SSW did stupidly land on the cat on the couch once, trying to reach me. F-cat is a tremendously relaxed feline, and sort of just turned his head, with an Ah, well. His insouciance is not to be trusted. I gargled some sort of panicky noise from my throat, and I got SSW to quickly step up. I think he was feeling a bit nervous, himself, landing on the cat though he is known to take an open-beaked approach to the 17 year old cat, we now call the Old Lady, or the OL, because she’s so ancient. But you can’t exactly trust the OL either. She may be senile, but there is still a spark in her eye sometimes.

And the dogs? They tend to part like the Red Sea when SSW comes trucking through. I suspect they do this because they were bit once and because they know I will get very upset if they falter. Lulu takes a half-hearted leap in the air sometimes at SSW when he flies by and this stops my heart for a second.
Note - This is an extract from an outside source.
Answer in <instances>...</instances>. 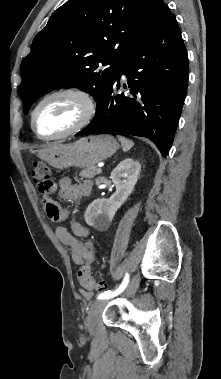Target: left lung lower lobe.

So one must run interference. If he was bigger, like a cockatoo, I wouldn’t worry so much. But he is only about eight inches tall, and his little toes easily wrap around my pointer finger. 100 grams equals about 3.5 ounces. Mere air, really.

Locking the Bug up in an aviary would only make him sad, lonely, and loud. Locking the dogs out the rooms I am in all the time makes them lonely and whiny and neurotic.

All good advice recommends cats and dogs to not to be in the same room with a bird. The practicality of this stumbles. I do not leave SSW alone with the mammals rambling about with him, however.

SSW doesn’t think he is a bird. He acts more like a mini T-rex. But it’s the mini part that has me in angst, mini against the mighty tooth and claw of a cat.

For the sake of SSW’s safety, when our two old cats die, I will probably not get another, and this makes me terribly sad. Cats are my first true love--sleepy, independent, and sometimes snuggly.

There have to be pound cats out there that wouldn’t give a second glance to a bird, but finding one is too tricky and complicated a matter. Let me know if you hear of any, ok?